I don't think dogs should be kept as pets in towns and cities except as exceptions. I think the "part of the family" nonsense is what is causing this pathetic muddled thinking whereby the wellbeing of people in busy, overcrowded, under pressure, expensive areas, is being mistakenly and wrong-headedly "balanced" against the (completely non-existent) rights of dogs. I think if you want to keep a dog, and you live anywhere near anyone else at all, or want to take it into any village, town, or city, you should have to make a case for it and there should be very high bar for acceptable behaviour. Below this level, the dog gets put down.
If you have a working dog - like a blind dog - or if there is a strong social reason why you need the company, then dogs can be tolerated. But not otherwise. People will look back on how we live now and marvel that we were so stupid and filthy, like when children boggle when they find out that medieval cities used to have chamber pots emptied into the streets.
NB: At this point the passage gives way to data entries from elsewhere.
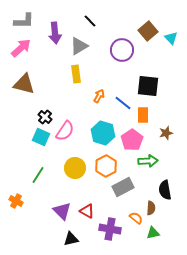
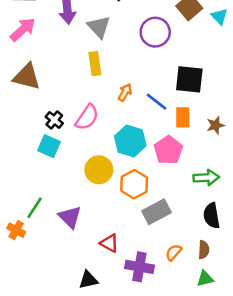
gray triangle: (79, 46) -> (99, 27), turned -42
pink semicircle: (65, 131) -> (87, 117), moved
brown star: (166, 133) -> (215, 125), moved
green arrow: (148, 161) -> (206, 178), moved
yellow circle: (75, 168) -> (99, 170), moved
green line: (38, 175) -> (35, 208), moved
brown semicircle: (151, 208) -> (204, 250), moved
purple triangle: (62, 211) -> (70, 217), moved
orange semicircle: (136, 218) -> (174, 252), turned -88
green triangle: (153, 233) -> (205, 279), moved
We are really struggling to manage the pressure of human populations in so many urban and suburban places. There are not enough dwellings - so many dwellings are piled up on top of and against each other so that living in them you can always hear other people and feel unacceptably crammed against strangers all the time - traffic and parking is a huge problem in so many cities - parks and open spaces so often look tired, the grass and plants are worn out from so many people walking on them, there is litter - we live like this because this is where we can make a living. Why add dogs into all this?
If you can keep a dog and it is honestly no inconvenience to anyone else, well you can have it - but you will not be in a city or a town or even a suburban area. And before you say "Oh but my dog is no inconvenience to anyone else", yes it is. they always are.